Lawley isn’t alone. Even as the company led by Elon Musk struggles with manufacturing bottlenecks and pushes back production targets by at least a quarter, many reservation holders aren’t budging. Bloomberg News contacted 20 consumers who paid deposits for the Model 3 and none had canceled their orders. Regardless of the concerns raised by slower output and an uncertain future for US electric-car tax credits, Nomura analyst Romit Shah predicts the affinity for Tesla Inc products will prevail.
“We believe there is a real passion for the brand,” Shah wrote in a report to clients that reiterated a $500 price target for Tesla shares, the highest on Wall Street. “It is bigger than loyalty because much of the enthusiasm comes from people who have never owned a Tesla. The only comparable we see is the iPhone.”
After Tesla announced this month it won’t hit a production rate of 5,000 Model 3 sedans per week until March – not December, as initially planned – reservation holders say they were alerted their already vague delivery date would be pushed back. Lawley, the CEO of a consulting firm, said he now expects to get his first Model 3, which will have a longer-range battery with 310 miles per charge, around January, roughly a month later than anticipated. The second car, a dual-motor version, may not arrive until the end of 2018, though Tesla’s timelines have been known to slip.

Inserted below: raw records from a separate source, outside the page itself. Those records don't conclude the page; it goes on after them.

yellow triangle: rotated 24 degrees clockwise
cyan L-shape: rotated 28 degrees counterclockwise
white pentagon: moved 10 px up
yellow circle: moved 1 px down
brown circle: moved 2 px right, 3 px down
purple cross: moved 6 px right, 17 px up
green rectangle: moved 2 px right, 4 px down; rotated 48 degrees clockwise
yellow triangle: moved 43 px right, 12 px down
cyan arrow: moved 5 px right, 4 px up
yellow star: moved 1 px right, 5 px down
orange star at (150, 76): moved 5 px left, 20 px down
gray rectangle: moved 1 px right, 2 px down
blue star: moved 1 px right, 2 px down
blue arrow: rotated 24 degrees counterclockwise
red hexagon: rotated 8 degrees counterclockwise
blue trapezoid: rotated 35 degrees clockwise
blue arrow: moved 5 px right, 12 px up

“It seems to me that people would be willing to wait since they were never given a firm date when they would take delivery in the first place,” Edmunds analyst Jessica Caldwell said in an email. “The long wait seems to be building anticipation.” Tesla’s total deposits – which also includes money consumers put down for Powerwall battery packs and the more expensive Model S sedan and Model X crossover – rose 14 percent in the third quarter from the previous three-month period, even after Musk told employees at a Model 3 handover party in July that the company would be entering “ production hell.”

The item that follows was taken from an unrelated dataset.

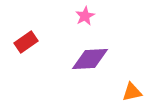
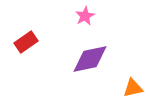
purple diamond: rotated 9 degrees counterclockwise
orange triangle: moved 1 px right, 4 px up
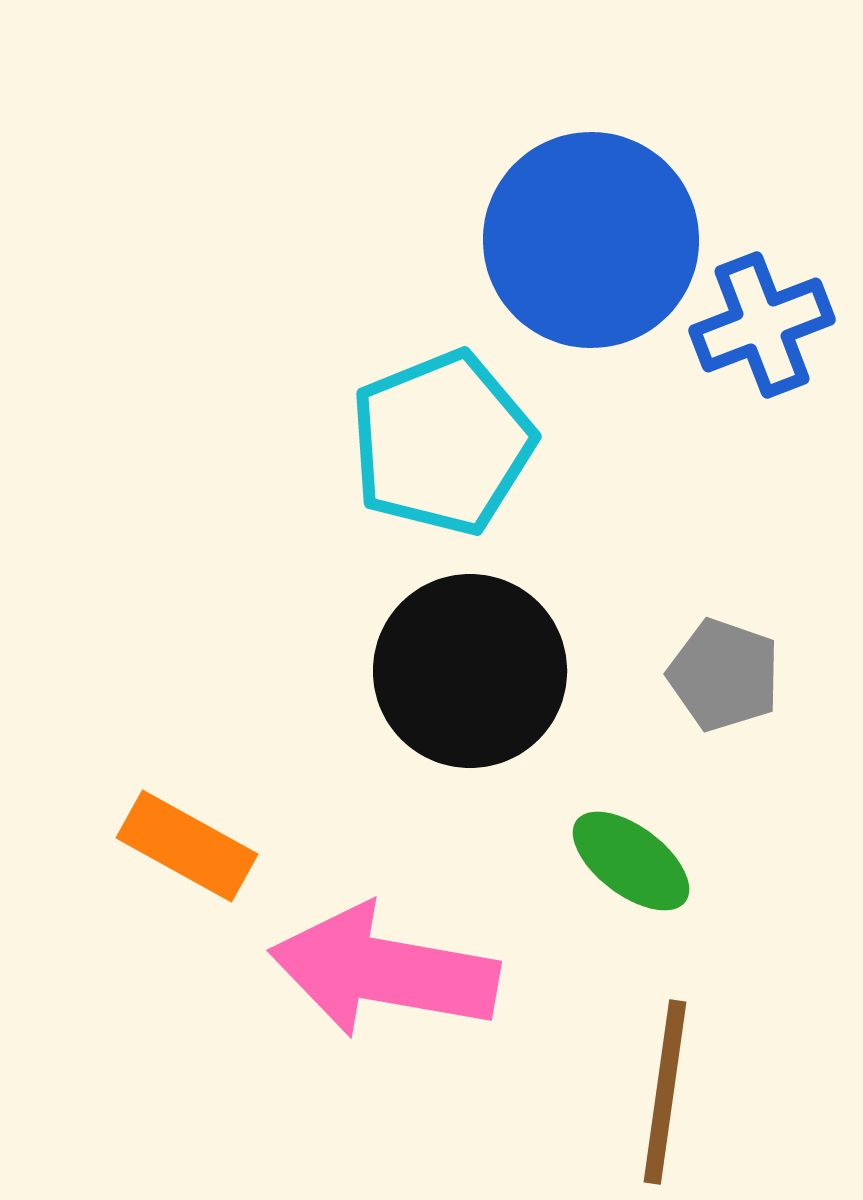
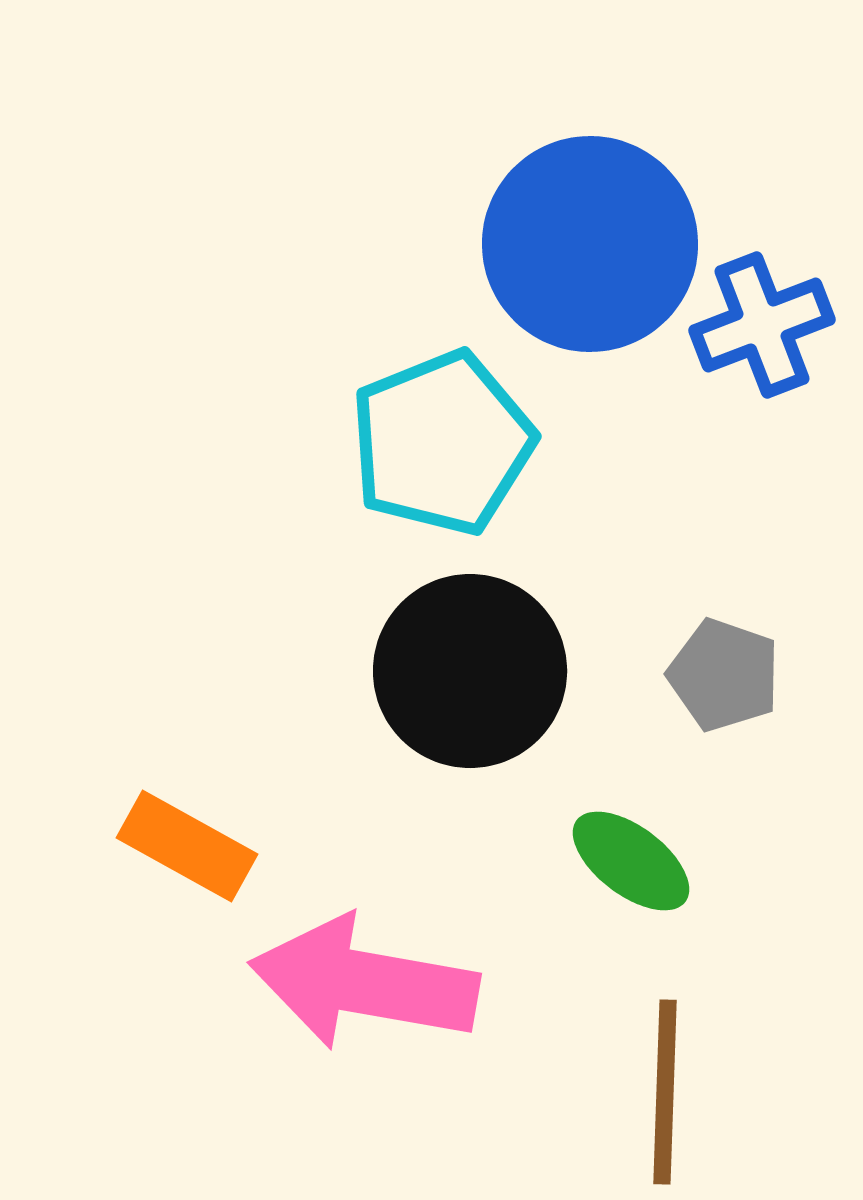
blue circle: moved 1 px left, 4 px down
pink arrow: moved 20 px left, 12 px down
brown line: rotated 6 degrees counterclockwise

Tesla ended up making just 260 Model 3 sedans in the third quarter, far fewer than the company’s projection of 1,500. “Demand for Model 3 is not going to be a constraint for quite a long time,” Tesla said in its third quarter letter to shareholders. A company spokesman declined to comment. Model 3 reservation holders didn’t know the extent of the issues at Tesla’s battery factory in Nevada and its lone auto plant in California until the company released earnings on November 1. If there was any shift in reservations following the announcement of production delays, it won’t show up in the company’s financial statements until the fourth quarter.
Still, of the 20 Model 3 customers Bloomberg News surveyed, only two were even considering canceling their reservations. Neither had actually done so. Another is trying to sell his reservation because he is moving out of the country.
Fueling anxiety for some potential buyers is concern that the $7,500 federal tax credit for electric vehicles won’t still be available by the time their car is ready. Under existing law, the tax credit starts to phase out once an automaker sells 200,000 electric or plug-in hybrid vehicles in the US, a number Palo Alto, California-based Tesla is expected to hit next year. The credits could disappear sooner if House Republicans get their way – they’ve proposed eliminating them as part of the tax reform efforts afoot in Washington.
“Even if 10 percent cancel because of delays and 10 percent cancel because of tax credits, Tesla has hundreds of thousands of reservations,” Ben Kallo, a Robert W. Baird analyst, said by phone. “And very few people have actually seen, much less ridden, in the car yet.” The longer the Model 3 is delayed, the more likely that tax credits will go to Model S or Model X drivers who may not need them as much as more budget-conscious shoppers who want the bare-bones $35,000 Model 3. Tesla also is assembling more expensive iterations of the sedan first before building the base version of the car.
Current Tesla drivers like Lawley, who leases a Model S in addition to the Porsche Boxster he owns, have priority as a thank-you from Tesla for their support, pushing first-time buyers back further still. Several would-be buyers aren’t phased by the prospect of losing out on the credit, including David Tayar, a corporate attorney in New York who already owns a Model S. “It’s not like I would be getting a tax credit if I bought an ICE,” he said, referring to an internal combustion engine-powered vehicle.
Others said the chance of the credit was important to their decision to reserve a Model 3. Raymond Nash, for example, got up at 2:30 am to be among the first in line to place a reservation at Tesla’s store in Santa Monica, California. “I wanted to be early in line to get that tax credit,” he said. Still, Nash – who currently owns a Nissan Leaf and works as an Uber driver – said he likely won’t cancel his reservation even if he can’t get the tax credit.
“If it goes away, I’ll just have to adjust my budget and pay,” he said. “I’m not happy about the delays, but I’m willing to wait. We know that Tesla has made a few hundred Model 3s, so we know that it is real, and we know that more are coming.”